WHAT TO WORK ON
Give back each entry word for word, but drop the images.

EXTRACTED RECORDS
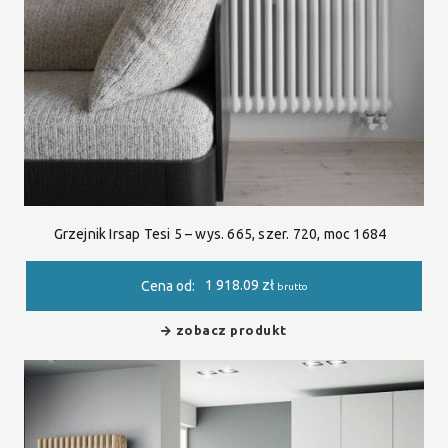
Grzejnik Irsap Tesi 5 – wys. 665, szer. 720, moc 1684
1 918.09
zł
Cena od:
brutto
zobacz produkt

OUTPUT FOR THIS EXERCISE
Grzejnik Irsap Tesi 5 – wys. 665, szer. 720, moc 1684
1 918.09
zł
Cena od:
brutto
zobacz produkt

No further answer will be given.